Speaking personally, I have reached a few milestones following these mantras I have just described to you. I was an overweight adolescent; around 14 I began to take accountability for my eating and achieved a normal weight. This however slowly turned into an obsession and I developed body image issues. Fast forward another few years and I regained a healthier image of myself, began eating normally, quit smoking after 9 years and finished my first half marathon. Your mind is a powerful place; start there and the rest will follow. Be realistic, know if your goals are healthy, and always strive for happiness.
Make It A Lifestyle
We all are at our best when we are feeding our bodies the right things. Healthy living is more than your pant size; it makes its way into our thinking, our choices, and everyday actions. We all thrive on a balanced diet with food from different food groups. MAKE THIS YOUR LIFESTYLE. Eat well, make small changes, and another important point I have not yet touched on… EXERCISE. Even if its 2 days a week for 30 minutes to start out with. Everything adds up and one day it will all come together, easily and effortlessly. Here are a few final reasons why we should be choosing the lifestyle route, and how we can get there:
What Happens When We Choose Diet Over Lifestyle?

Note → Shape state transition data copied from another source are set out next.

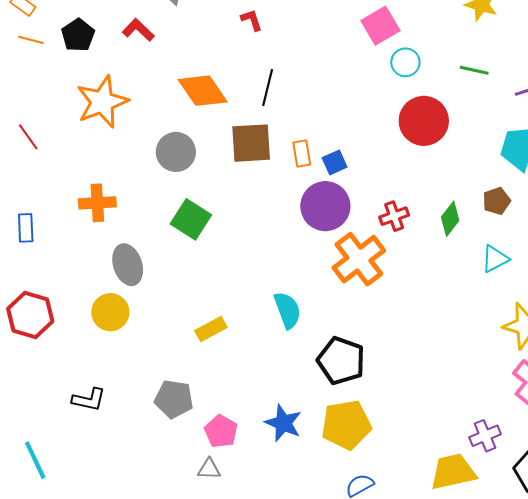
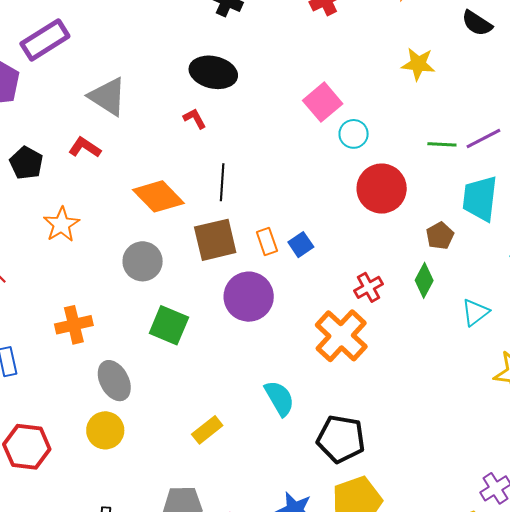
green line: (474, 70) -> (442, 144), moved
orange star: (102, 102) -> (61, 225), size x0.7
brown pentagon: (497, 201) -> (440, 236), moved
purple circle: (325, 206) -> (249, 297), moved

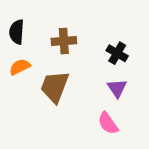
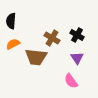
brown cross: (64, 41) -> (52, 38), moved, turned 35
brown trapezoid: (55, 87) -> (36, 57), turned -105

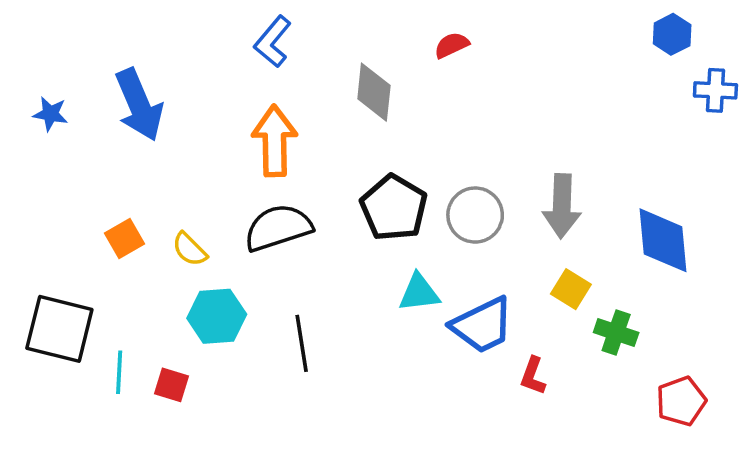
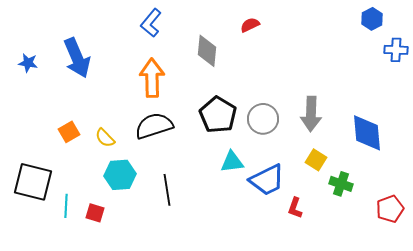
red pentagon: (681, 401) -> (390, 209), moved

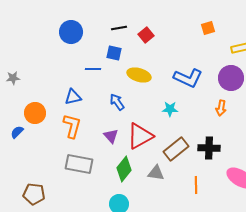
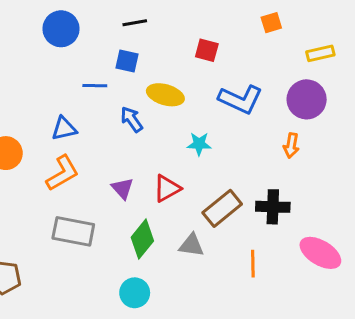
red square: (146, 35) -> (207, 50), moved, turned -35
blue arrow: (117, 102) -> (132, 119), moved
cyan star: (170, 109) -> (199, 144), moved
orange L-shape: (72, 126) -> (63, 173), turned 45
red triangle: (140, 136) -> (167, 188), size x0.7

- Starvation as a diet method doesn’t work because your body becomes unsure of when it will get food next and starts storing your fat instead of burning it
- Other restrictive diets (carbs, protein) can result in nutrient deficiencies, and cause cravings for other unhealthy foods
- Plenty of wasted time by losing and gaining weight
- Setting a poor example for others
Healthy Lifestyle Tips
- Become more in touch with your body’s natural hunger and satiety cues to achieve a healthy weight by eating slower than you usually do (not necessarily slowly, just slower).
- Drink more water while eating – this will help you realize whether you’re actually hungry or just thirsty, something that took me a long time to figure out and even have a hard time keeping track of now
- Get enough sleep to reduce stress and the likelihood of overeating
- Learn what a healthy portion is, stick to it!
In my last post I discussed regular dieting, it is important to make sure you’re receiving proper nutrients if you plan on changing your diet and especially if you’re eliminating a food group. Build a relationship with your doctor and talk about your concerns.